As Denver's slot cornerback, Harris will get to go against Wes Welker every day in practice, something that will only make him better.
"He’s one of the best slot receivers, and I think I’m one of the best slot corners," Harris said.
That will be one heckuva matchup to watch in training camp.
If you are looking for a breakout starter on Denver's defensive line this season, look no further than Derek Wolfe.
The second-year defensive end is coming off a six-sack season and is primed to increase his sack total in 2013. (Merely for the sake of discussion, consider that Houston's J.J. Watt recorded 5.5 sacks during his rookie year—in a role very similar to the one Wolfe held in Denver in 2012).

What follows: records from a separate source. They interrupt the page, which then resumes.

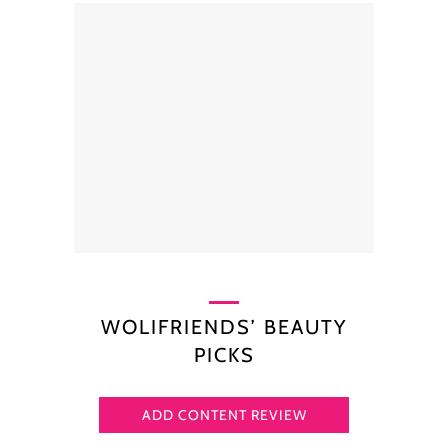
WOLIFRIENDS’ BEAUTY
PICKS
ADD CONTENT REVIEW
N****a A****a P***i
Devia Rahmadhini
mela putri utami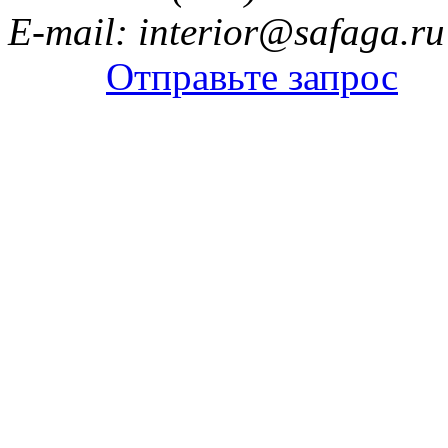
E-mail: interior@safaga.ru
Отправьте запрос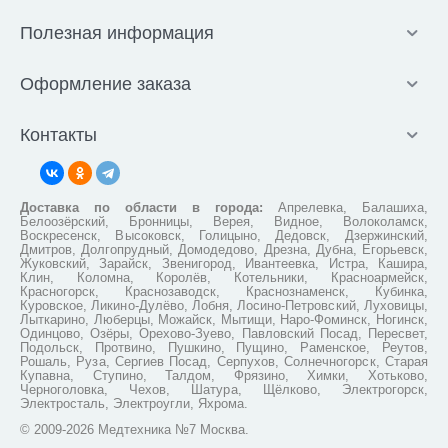
Полезная информация
Оформление заказа
Контакты
Доставка по области в города:
Апрелевка, Балашиха,
Белоозёрский, Бронницы, Верея, Видное, Волоколамск,
Воскресенск, Высоковск, Голицыно, Дедовск, Дзержинский,
Дмитров, Долгопрудный, Домодедово, Дрезна, Дубна, Егорьевск,
Жуковский, Зарайск, Звенигород, Ивантеевка, Истра, Кашира,
Клин, Коломна, Королёв, Котельники, Красноармейск,
Красногорск, Краснозаводск, Краснознаменск, Кубинка,
Куровское, Ликино-Дулёво, Лобня, Лосино-Петровский, Луховицы,
Лыткарино, Люберцы, Можайск, Мытищи, Наро-Фоминск, Ногинск,
Одинцово, Озёры, Орехово-Зуево, Павловский Посад, Пересвет,
Подольск, Протвино, Пушкино, Пущино, Раменское, Реутов,
Рошаль, Руза, Сергиев Посад, Серпухов, Солнечногорск, Старая
Купавна, Ступино, Талдом, Фрязино, Химки, Хотьково,
Черноголовка, Чехов, Шатура, Щёлково, Электрогорск,
Электросталь, Электроугли, Яхрома.
© 2009-2026 Медтехника №7 Москва.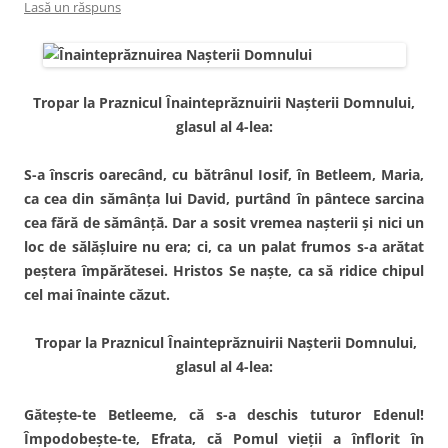
Lasă un răspuns
Tropar la Praznicul Înainteprăznuirii Naşterii Domnului,
glasul al 4-lea:
S-a înscris oarecând, cu bă­trânul Iosif, în Betleem, Maria,
ca cea din sămânţa lui David, purtând în pântece sarcina
cea fără de sămânţă. Dar a sosit vremea naşterii şi nici un
loc de sălăşluire nu era; ci, ca un palat frumos s-a arătat
peştera împă­rătesei. Hristos Se naşte, ca să ridice chipul
cel mai înainte căzut.
Tropar la Praznicul Înainteprăznuirii Naşterii Domnului,
glasul al 4-lea:
Găteşte-te Betleeme, că s-a deschis tuturor Edenul!
Împodobeşte-te, Efrata, că Pomul vieţii a înflorit în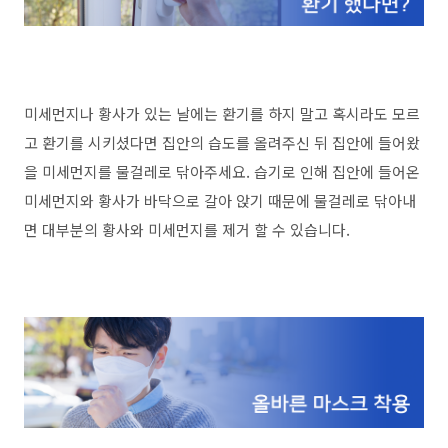
미세먼지나 황사가 있는 날에는 환기를 하지 말고 혹시라도 모르
고 환기를 시키셨다면 집안의 습도를 올려주신 뒤 집안에 들어왔
을 미세먼지를 물걸레로 닦아주세요. 습기로 인해 집안에 들어온
미세먼지와 황사가 바닥으로 갈아 앉기 때문에 물걸레로 닦아내
면 대부분의 황사와 미세먼지를 제거 할 수 있습니다.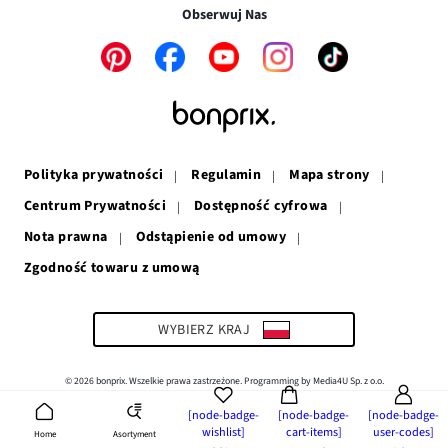
w
nowym
oknie
Obserwuj Nas
nowym
oknie
oknie
Link
Link
Link
Link
Link
otwiera
otwiera
otwiera
otwiera
otwiera
się
się
się
się
się
w
w
w
w
w
nowym
nowym
nowym
nowym
nowym
oknie
oknie
oknie
oknie
oknie
Polityka prywatności
Regulamin
Mapa strony
Centrum Prywatności
Dostępność cyfrowa
Nota prawna
Odstąpienie od umowy
Zgodność towaru z umową
Link
otwiera
się
w
WYBIERZ KRAJ
nowym
oknie
© 2026 bonprix. Wszelkie prawa zastrzeżone. Programming by Media4U Sp. z o.o.
[node-badge-
[node-badge-
[node-badge-
wishlist]
cart-items]
user-codes]
Asortyment
Home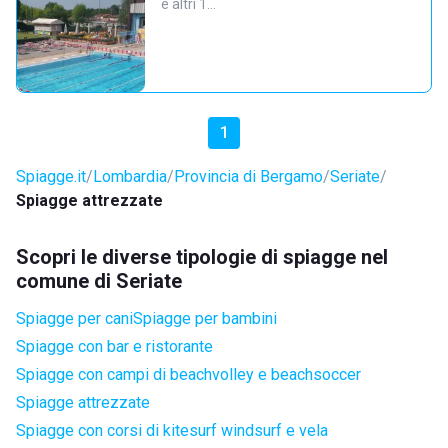
e altri 1…
1
Spiagge.it
Lombardia
Provincia di Bergamo
Seriate
Spiagge attrezzate
Scopri le diverse tipologie di spiagge nel
comune di Seriate
Spiagge per cani
Spiagge per bambini
Spiagge con bar e ristorante
Spiagge con campi di beachvolley e beachsoccer
Spiagge attrezzate
Spiagge con corsi di kitesurf windsurf e vela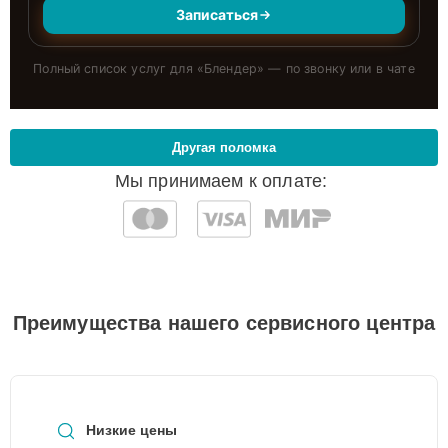
Записаться
Полный список услуг для «
Блендер
» — по звонку или в чате
Другая поломка
Мы принимаем к оплате:
Преимущества нашего сервисного центра
Низкие цены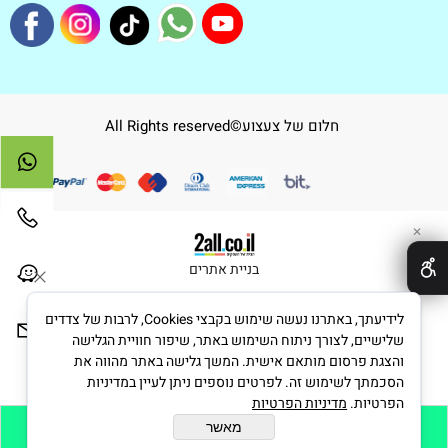
חלום של צעצוע©All Rights reserved
✕
בניית אתרים
לידיעתך, באתרנו נעשה שימוש בקבצי Cookies, לרבות של צדדים
שלישיים, לצורך ניתוח השימוש באתר, שיפור חוויית הגלישה
והצגת פרסום מותאם אישית. המשך גלישה באתר מהווה את
הסכמתך לשימוש זה. לפרטים נוספים ניתן לעיין במדיניות
הפרטיות.
מדיניות הפרטיות
מאשר
הוסף לסל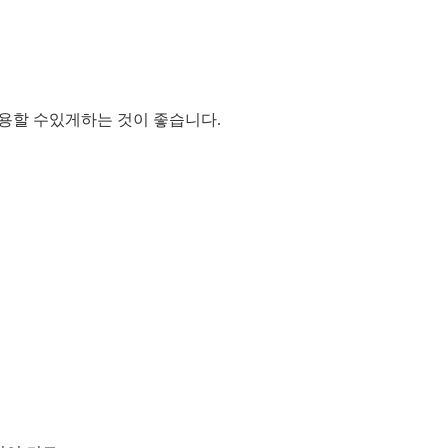
사용할 수있게하는 것이 좋습니다.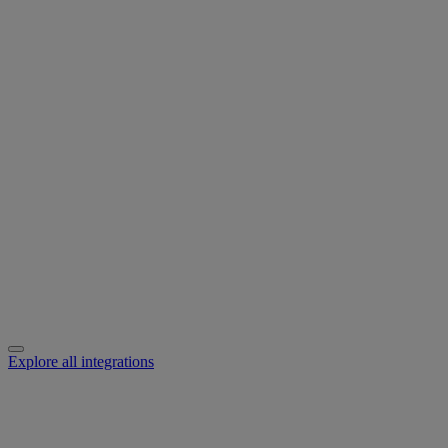
Explore all integrations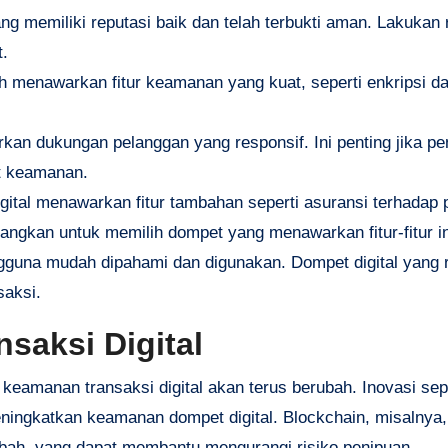
ang memiliki reputasi baik dan telah terbukti aman. Lakukan 
t.
lih menawarkan fitur keamanan yang kuat, seperti enkripsi da
rkan dukungan pelanggan yang responsif. Ini penting jika p
t keamanan.
gital menawarkan fitur tambahan seperti asuransi terhadap 
angkan untuk memilih dompet yang menawarkan fitur-fitur in
gguna mudah dipahami dan digunakan. Dompet digital yang 
saksi.
aksi Digital
amanan transaksi digital akan terus berubah. Inovasi sep
eningkatkan keamanan dompet digital. Blockchain, misalnya,
bah, yang dapat membantu mengurangi risiko penipuan.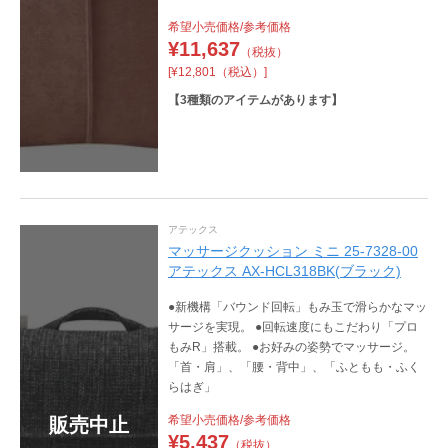
希望小売価格/参考価格
¥
11,637
（税抜）
[¥12,801（税込）]
【
3
種類のアイテムがあります】
アテックス
マッサージクッション ミニ 25-7328-00
アテックス AX-HCL318BK(ブラック)
●新機構「バウンド回転」もみ玉で滑らかなマッ
サージを実現。 ●回転速度にもこだわり「プロ
もみR」搭載。 ●お好みの姿勢でマッサージ。
「首・肩」、「腰・背中」、「ふともも・ふく
らはぎ」
希望小売価格/参考価格
販売中止
¥
5,437
（税抜）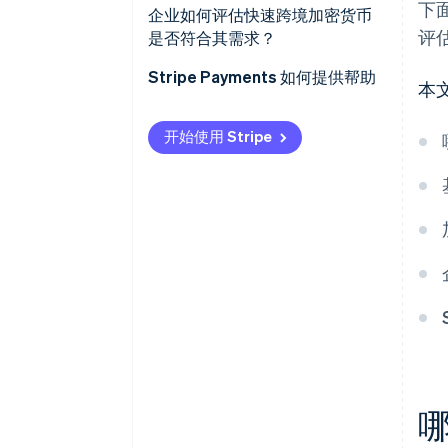
下
监管不一致
企业如何评估快速跨境加密货币
无货币兑换费用或外汇 (FX) 费用
评
是否符合其需求？
流动性并非无处不在
内置可见性
您想解决什么问题？
Stripe Payments 如何提供帮助
本
资产风险确实存在
您的收款人是否能使用它们？
合规依然重要
开始使用 Stripe
您所在地区的加密货币是否合
规？
是否已有合适的系统？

Defensive coordinator Jack Del Rio said Wolfe emerged as a leader as the year went on last season, and Von Miller noted that he took around "three to four" sacks from Wolfe throughout the season.
“I probably took about three or four sacks away from Derek Wolfe,” Miller said, via Kim Constantinesco of PredominantlyOrange.com. “If you add that on to his total, I think he was up there in double-digits. He had an amazing rookie season and I think the way he’s been working this offseason—he’s already a leader now.”
"He's already the leader in the defensive line room," Miller told Caldwell of DenverBroncos.com. "I think everybody knew he was destined to be that right when we first brought him in."
Watch for Wolfe to thrive playing across from Miller in 2013.